In data 4 maggio 2022. è stato pubblicato il parere congiunto del Garante europeo della protezione dei dati (GEPD) e del Comitato europeo per la protezione dei dati (EDPB) avente ad oggetto la proposta di legge sulla governance dei dati (“Data Act”).
Le Autorità europee hanno sollevato molteplici preoccupazioni sollecitando i co-legislatori ad intraprendere “un’azione decisiva” volta all’introduzione di ulteriori salvaguardie a tutela dei diritti fondamentali alla vita privata e alla protezione dei dati personali.
In primo luogo, le Autorità ritengono indispensabile incrementare i livelli di tutela in materia di accesso, utilizzo e condivisione dei dati attraverso l’esplicito riconoscimento da parte della proposta legislativa della prevalenza della legge sulla protezione dei dati. Anche il diritto alla portabilità dei dati andrebbe rafforzato, garantendo un maggiore controllo da parte degli interessati.
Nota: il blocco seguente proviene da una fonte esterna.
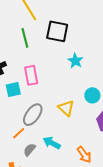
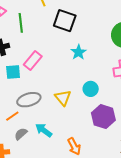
green line: (25, 38) -> (21, 23), moved
pink rectangle: (31, 75) -> (33, 61), turned 42
gray ellipse: (33, 115) -> (29, 100), turned 30

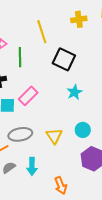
cyan arrow: (44, 130) -> (32, 166), turned -132

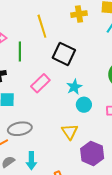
pink rectangle: (28, 96) -> (40, 83), moved
cyan circle: (83, 130) -> (84, 105), moved
yellow triangle: (54, 136) -> (70, 132), moved

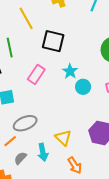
yellow triangle: (70, 132) -> (63, 138), moved

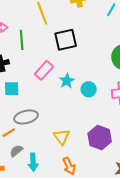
black square: (53, 41) -> (66, 40), turned -35
cyan star: (70, 71) -> (67, 81), moved
cyan arrow: (43, 152) -> (33, 162), moved

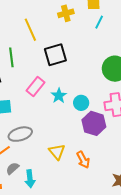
purple hexagon: (100, 138) -> (94, 123), moved
orange arrow: (69, 166) -> (83, 160), moved

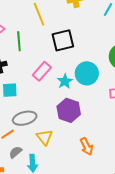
cyan circle: (81, 103) -> (87, 73), moved, size x1.5
purple hexagon: (94, 123) -> (69, 110), moved
yellow triangle: (57, 152) -> (45, 137), moved

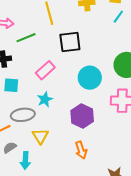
green line: (19, 41) -> (26, 38), turned 66
cyan star: (65, 81) -> (45, 99), moved
purple hexagon: (69, 110) -> (82, 116), moved

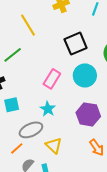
black square: (70, 42) -> (76, 44), moved
pink rectangle: (45, 70) -> (52, 79), moved

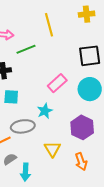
yellow triangle: (54, 145) -> (52, 149), moved

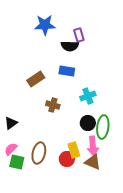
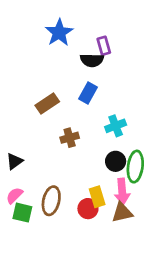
blue star: (45, 25) -> (59, 33), turned -30
blue rectangle: (67, 71) -> (88, 93), turned -70
brown cross: (53, 105) -> (70, 138), turned -32
brown triangle: (93, 162) -> (122, 213), turned -36

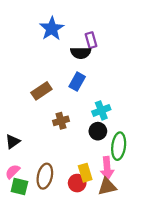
black circle: (116, 161) -> (98, 131), moved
In secondo luogo, particolari preoccupazioni riguardano la previsione dell’obbligo di mettere i dati a disposizione degli enti del settore pubblico e delle istituzioni, agenzie o organismi dell’Unione in caso di “necessità eccezionali” (Capo V della Proposta). L’indeterminatezza terminologia, l’assenza di sufficienti garanzie volte ad evitare ingerenze arbitrarie e la mancata identificazione dell’effettiva portata e delle modalità di esercizio di tali poteri da parte delle competenti autorità pubbliche ad avviso dei Garanti si pongono in contrasto con quei canoni di liceità, necessarietà e proporzionalità che ispirano la disciplina sul trattamento dei dati personali.
Infine, per quanto riguarda l’architettura di governance, il Rapporto evidenzia il rischio che la designazione di più di un’autorità competente responsabile dell’applicazione e dell’esecuzione della proposta possa portare a una vigilanza frammentata e incoerente suggerendo di individuare l’EDPB e il GEPD quali autorità “di vertice” del sistema in un rapporto di consultazione con le altre autorità competenti su base settoriale.
«Il regolamento generale sulla protezione dei dati è il fondamento su cui deve basarsi il modello europeo di governance dei dati» – sottolinea Andrea Jelinek, presidente dell’EDPB – «Per questo motivo sottolineiamo la necessità di garantire la coerenza con detto regolamento per quanto riguarda la competenza delle autorità di controllo, i ruoli dei diversi attori coinvolti, la base giuridica per il trattamento dei dati personali, le garanzie necessarie e l'esercizio dei diritti degli interessati».